**Work required:**
Nothing but a verbatim copy of the data, minus the images, should be returned.
——
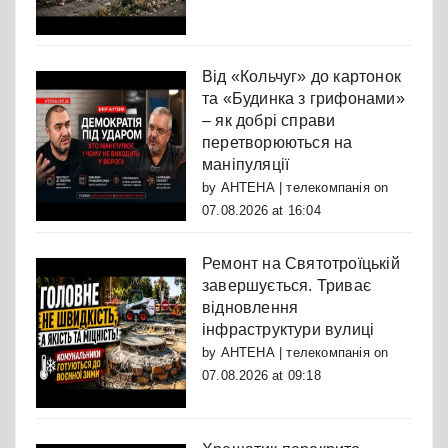
Від «Кольчуг» до картонок
та «Будинка з грифонами»
– як добрі справи
перетворюються на
маніпуляції
by
АНТЕНА | телекомпанія
on
07.08.2026 at 16:04
Ремонт на Святотроїцькій
завершується. Триває
відновлення
інфраструктури вулиці
by
АНТЕНА | телекомпанія
on
07.08.2026 at 09:18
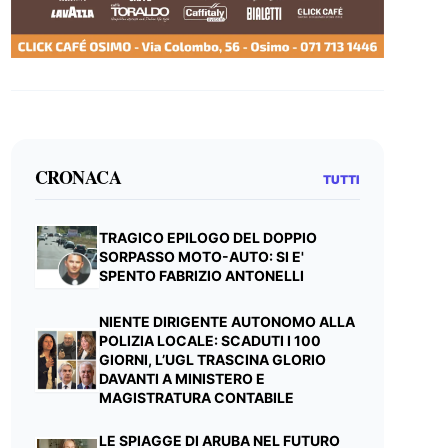
CRONACA
TUTTI
TRAGICO EPILOGO DEL DOPPIO
SORPASSO MOTO-AUTO: SI E'
SPENTO FABRIZIO ANTONELLI
NIENTE DIRIGENTE AUTONOMO ALLA
POLIZIA LOCALE: SCADUTI I 100
GIORNI, L’UGL TRASCINA GLORIO
DAVANTI A MINISTERO E
MAGISTRATURA CONTABILE
LE SPIAGGE DI ARUBA NEL FUTURO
——
**Response to this exercise:**
Від «Кольчуг» до картонок
та «Будинка з грифонами»
– як добрі справи
перетворюються на
маніпуляції
by
АНТЕНА | телекомпанія
on
07.08.2026 at 16:04
Ремонт на Святотроїцькій
завершується. Триває
відновлення
інфраструктури вулиці
by
АНТЕНА | телекомпанія
on
07.08.2026 at 09:18
CRONACA
TUTTI
TRAGICO EPILOGO DEL DOPPIO
SORPASSO MOTO-AUTO: SI E'
SPENTO FABRIZIO ANTONELLI
NIENTE DIRIGENTE AUTONOMO ALLA
POLIZIA LOCALE: SCADUTI I 100
GIORNI, L’UGL TRASCINA GLORIO
DAVANTI A MINISTERO E
MAGISTRATURA CONTABILE
LE SPIAGGE DI ARUBA NEL FUTURO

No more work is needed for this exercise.